## Glue Studio Taxi Demo

In this demo we will load NYC taxi information into S3 and populate the Glue Data Catalog. Once the catalog is populated with the source tables we will use features in Glue Studio to visually create parquet formatted data denormalized into a curated data set.

We will be using the Python boto3 library for parts of the demo and resources created from scripts executed in CloudFormation leveraging the CDK. To get started with this demo review the [README.md](README.md) file.

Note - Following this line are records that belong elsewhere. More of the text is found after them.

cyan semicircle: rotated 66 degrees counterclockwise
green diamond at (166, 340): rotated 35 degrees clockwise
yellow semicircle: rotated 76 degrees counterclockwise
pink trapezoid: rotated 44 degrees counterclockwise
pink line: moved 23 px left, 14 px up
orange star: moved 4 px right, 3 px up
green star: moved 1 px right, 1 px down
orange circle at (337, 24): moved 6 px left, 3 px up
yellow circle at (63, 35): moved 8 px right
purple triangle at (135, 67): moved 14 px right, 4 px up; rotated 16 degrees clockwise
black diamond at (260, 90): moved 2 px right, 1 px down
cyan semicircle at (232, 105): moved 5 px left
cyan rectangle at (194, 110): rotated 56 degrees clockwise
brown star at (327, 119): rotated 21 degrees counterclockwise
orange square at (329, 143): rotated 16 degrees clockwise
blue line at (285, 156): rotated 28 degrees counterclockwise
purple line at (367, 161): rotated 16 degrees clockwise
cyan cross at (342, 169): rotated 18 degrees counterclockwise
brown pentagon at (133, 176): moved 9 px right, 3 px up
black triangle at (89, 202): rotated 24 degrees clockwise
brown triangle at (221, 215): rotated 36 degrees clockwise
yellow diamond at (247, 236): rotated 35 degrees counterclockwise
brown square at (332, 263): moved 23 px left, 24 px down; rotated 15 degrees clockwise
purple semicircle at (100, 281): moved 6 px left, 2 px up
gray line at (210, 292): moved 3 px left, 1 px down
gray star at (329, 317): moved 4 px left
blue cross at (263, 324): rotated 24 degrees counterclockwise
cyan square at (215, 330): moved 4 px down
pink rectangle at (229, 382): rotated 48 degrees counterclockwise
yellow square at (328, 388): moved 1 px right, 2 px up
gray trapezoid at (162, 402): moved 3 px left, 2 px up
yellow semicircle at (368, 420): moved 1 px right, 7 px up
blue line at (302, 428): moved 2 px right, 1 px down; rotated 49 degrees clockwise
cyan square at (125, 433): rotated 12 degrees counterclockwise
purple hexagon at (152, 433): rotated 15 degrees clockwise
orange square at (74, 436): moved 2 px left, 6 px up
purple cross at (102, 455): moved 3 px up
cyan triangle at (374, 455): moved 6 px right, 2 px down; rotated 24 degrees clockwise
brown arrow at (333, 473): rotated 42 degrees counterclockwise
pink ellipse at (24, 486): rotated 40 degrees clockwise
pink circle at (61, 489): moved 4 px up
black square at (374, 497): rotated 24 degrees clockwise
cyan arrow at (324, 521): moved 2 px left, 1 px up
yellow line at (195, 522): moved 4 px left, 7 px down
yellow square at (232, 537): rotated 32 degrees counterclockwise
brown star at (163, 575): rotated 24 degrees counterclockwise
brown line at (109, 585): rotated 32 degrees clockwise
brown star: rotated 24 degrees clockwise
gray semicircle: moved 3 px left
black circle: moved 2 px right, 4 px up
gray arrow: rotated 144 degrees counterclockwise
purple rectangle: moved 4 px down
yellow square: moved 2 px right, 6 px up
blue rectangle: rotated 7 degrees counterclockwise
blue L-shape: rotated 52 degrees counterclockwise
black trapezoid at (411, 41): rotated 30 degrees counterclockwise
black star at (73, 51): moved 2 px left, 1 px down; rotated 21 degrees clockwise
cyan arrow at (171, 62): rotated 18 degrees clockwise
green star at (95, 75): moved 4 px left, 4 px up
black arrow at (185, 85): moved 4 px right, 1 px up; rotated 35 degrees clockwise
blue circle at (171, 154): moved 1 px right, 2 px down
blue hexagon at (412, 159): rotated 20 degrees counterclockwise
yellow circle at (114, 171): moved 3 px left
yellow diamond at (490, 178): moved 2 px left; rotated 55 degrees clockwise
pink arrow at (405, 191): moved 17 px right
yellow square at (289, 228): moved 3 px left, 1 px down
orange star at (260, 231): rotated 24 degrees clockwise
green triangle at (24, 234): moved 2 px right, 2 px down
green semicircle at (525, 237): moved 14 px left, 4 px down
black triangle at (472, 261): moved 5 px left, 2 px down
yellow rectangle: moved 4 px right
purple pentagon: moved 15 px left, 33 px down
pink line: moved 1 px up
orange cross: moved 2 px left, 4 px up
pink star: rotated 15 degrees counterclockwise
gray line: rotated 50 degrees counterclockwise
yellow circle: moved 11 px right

You can find more information about the Python `boto3` library [here](https://boto3.amazonaws.com/v1/documentation/api/latest/index.html)

In [None]:
import boto3
import botocore
import json
import os
import uuid
import pandas as pd

glue = boto3.client('glue')
s3 = boto3.resource('s3')
s3_client = boto3.client('s3')
lf = boto3.client('lakeformation')
cfn = boto3.client('cloudformation')

session = boto3.session.Session()
region = session.region_name
account_id = boto3.client('sts').get_caller_identity().get('Account')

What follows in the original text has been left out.